С. 432*. Намек на стих. В. Каменского «Гимн 40-летним юношам» (1924).
С. 434*. Жуковский С. Ю. (1873–1944) – русский художник-пейзажист, в студии которого занимался Маяковский.
…**. Речь идет о стих. сб. К. Липскерова «Песок и розы», вышедшем в 1916 г.
С. 442*. На стихи поэта-имажиниста А. Б. Кусикова (1896–1977) написан, в частности, романс «Бубенцы».
ЗОЛОТОЙ КРАЙ. – Поиски оптимизма. С. 114–119.
Очевидные совпадения некоторых мотивов этого отр. и известной ст. Р. Якобсона о Маяковском, а также явное полемическое переосмысление Шкл. тем якобсоновской ст. позволяют предположить, что «Золотой край» писался после знакомства Шкл. со ст. «О поколении, растратившем своих поэтов»[157].Приведем наиболее примечательные в этом отношении отр. из ст. Якобсона:
«Мы живем в так наз. реконструктивном периоде и, вероятно, еще настроим немало всяческих паровозов и научных гипотез. Но нашему поколению уже предопределен тягостный подвиг беспесенного строительства. И если бы даже вскоре зазвучали новые песни, это будут песни иного поколения, означенные иною кривою времени. Да и не похоже на то, чтоб зазвучали.
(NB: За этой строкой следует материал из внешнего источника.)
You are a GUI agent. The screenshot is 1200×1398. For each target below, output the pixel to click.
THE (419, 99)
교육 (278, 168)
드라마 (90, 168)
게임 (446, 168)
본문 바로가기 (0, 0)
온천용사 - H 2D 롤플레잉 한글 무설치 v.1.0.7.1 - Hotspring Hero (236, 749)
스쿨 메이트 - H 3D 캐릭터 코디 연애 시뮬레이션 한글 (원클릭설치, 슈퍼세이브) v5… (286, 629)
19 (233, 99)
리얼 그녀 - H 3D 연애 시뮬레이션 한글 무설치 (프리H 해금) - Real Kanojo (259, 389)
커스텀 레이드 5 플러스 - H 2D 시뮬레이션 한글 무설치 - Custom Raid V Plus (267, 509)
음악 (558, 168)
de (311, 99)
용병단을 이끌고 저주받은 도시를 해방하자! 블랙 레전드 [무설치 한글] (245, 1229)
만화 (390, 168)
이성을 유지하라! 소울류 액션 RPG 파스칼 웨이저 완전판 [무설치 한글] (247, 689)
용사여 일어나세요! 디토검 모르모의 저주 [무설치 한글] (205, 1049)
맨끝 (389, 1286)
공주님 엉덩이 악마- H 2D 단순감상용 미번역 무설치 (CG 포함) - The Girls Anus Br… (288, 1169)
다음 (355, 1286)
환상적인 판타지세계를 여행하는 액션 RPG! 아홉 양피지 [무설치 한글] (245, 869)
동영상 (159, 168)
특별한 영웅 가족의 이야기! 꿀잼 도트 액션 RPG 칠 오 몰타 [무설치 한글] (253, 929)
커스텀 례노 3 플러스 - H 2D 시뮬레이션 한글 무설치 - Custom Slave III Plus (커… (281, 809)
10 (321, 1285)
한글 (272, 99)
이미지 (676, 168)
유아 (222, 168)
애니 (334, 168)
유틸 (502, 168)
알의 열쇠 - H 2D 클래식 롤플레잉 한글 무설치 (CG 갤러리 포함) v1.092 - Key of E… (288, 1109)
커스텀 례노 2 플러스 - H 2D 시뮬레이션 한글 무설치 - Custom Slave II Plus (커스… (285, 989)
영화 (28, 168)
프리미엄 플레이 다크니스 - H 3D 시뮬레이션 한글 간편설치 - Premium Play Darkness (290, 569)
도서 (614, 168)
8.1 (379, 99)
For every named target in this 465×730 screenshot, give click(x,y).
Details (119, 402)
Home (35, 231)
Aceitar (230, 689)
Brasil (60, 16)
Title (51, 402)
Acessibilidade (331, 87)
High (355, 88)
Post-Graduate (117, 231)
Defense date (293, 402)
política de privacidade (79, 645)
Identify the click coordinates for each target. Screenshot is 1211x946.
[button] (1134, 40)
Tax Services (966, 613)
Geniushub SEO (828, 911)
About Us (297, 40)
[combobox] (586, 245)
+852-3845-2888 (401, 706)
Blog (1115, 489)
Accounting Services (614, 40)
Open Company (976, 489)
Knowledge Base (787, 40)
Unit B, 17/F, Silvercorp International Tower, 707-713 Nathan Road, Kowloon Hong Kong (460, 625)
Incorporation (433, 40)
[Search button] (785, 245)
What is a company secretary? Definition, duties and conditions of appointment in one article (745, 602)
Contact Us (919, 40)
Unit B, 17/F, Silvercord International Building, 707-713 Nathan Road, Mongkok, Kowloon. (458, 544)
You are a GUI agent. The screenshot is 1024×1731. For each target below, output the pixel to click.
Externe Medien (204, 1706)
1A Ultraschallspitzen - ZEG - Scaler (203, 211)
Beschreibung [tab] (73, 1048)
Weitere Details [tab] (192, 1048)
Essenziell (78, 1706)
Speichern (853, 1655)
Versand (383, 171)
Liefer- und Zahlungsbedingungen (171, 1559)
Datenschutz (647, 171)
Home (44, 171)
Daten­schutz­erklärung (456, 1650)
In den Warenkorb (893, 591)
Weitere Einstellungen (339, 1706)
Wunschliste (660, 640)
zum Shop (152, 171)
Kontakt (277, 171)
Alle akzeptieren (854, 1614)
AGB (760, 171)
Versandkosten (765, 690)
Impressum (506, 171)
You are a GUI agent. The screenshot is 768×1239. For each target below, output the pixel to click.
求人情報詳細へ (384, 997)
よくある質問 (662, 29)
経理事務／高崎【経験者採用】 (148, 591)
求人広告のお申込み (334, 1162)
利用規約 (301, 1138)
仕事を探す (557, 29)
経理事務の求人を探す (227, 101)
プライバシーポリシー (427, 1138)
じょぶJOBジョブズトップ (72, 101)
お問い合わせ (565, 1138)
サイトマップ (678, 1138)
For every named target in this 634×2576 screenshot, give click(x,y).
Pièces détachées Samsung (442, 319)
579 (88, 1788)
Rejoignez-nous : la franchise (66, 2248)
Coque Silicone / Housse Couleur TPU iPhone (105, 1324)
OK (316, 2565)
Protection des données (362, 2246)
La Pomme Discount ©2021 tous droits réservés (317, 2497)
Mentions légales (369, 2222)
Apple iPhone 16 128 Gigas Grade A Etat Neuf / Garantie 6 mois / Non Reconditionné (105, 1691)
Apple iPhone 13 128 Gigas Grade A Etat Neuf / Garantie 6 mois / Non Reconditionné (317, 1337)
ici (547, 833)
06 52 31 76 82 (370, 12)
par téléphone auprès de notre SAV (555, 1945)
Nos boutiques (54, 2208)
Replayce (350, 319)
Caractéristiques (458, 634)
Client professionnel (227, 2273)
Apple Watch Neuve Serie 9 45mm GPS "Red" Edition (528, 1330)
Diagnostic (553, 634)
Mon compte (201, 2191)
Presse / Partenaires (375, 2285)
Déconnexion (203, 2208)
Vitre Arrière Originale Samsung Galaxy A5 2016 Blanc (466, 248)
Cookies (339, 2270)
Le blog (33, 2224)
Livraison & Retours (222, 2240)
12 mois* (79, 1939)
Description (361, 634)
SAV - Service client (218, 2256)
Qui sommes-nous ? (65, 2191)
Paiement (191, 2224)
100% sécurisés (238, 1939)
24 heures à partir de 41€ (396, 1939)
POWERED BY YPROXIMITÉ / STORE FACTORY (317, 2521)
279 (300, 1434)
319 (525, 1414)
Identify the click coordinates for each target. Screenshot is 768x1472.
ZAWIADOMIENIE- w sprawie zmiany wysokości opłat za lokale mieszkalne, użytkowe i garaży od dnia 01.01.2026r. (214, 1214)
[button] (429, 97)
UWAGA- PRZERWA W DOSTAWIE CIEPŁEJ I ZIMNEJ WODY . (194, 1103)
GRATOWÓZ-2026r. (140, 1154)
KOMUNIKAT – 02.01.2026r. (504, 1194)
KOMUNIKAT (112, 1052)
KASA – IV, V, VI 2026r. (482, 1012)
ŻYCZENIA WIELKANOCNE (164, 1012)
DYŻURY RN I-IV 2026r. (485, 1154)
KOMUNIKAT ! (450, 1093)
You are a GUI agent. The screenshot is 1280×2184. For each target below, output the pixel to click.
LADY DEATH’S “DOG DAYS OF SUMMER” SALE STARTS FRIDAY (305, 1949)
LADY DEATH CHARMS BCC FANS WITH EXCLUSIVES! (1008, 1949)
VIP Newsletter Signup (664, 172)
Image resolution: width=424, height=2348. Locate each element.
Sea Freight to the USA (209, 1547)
Кажется, история русской поэзии нашего века еще раз сплагиатирует и превзойдет историю ХIХ-го: «Близились роковые сороковые годы». Годы тягучейпоэтической летаргии.
Прихотливы соотношения между биографиями поколений и ходом истории. У каждой эпохи свой инвентарь реквизиций частного достояния. Возьми и пригодись истории глухота Бетховена, астигматизм Сезанна. Разнообразен и призывной возраст поколений, и сроки отбывания исторической повинности. История мобилизует юношеский пыл одних поколений, зрелый закал или старческую умудренность других. Сыграна роль, и вчерашние властители дум и сердец уходят с авансцены на задворки истории – частным образом доживать свой век – духовными рантье или богадельщиками. Но бывает иначе. Необычайно рано выступило наше поколение: «Только мы – лицо нашего времени. Рог времени трубит нам». А нет по сей час, и это ясно осознал М(аяковский), ни смены, ни даже частичного подкрепления. Между тем осекся голос и пафос, израсходован отпущенный запас эмоций – радости и горевания, сарказма и восторга, и вот судорога бессменного поколения оказалась не частной судьбой, а лицом нашего времени, задыханием истории.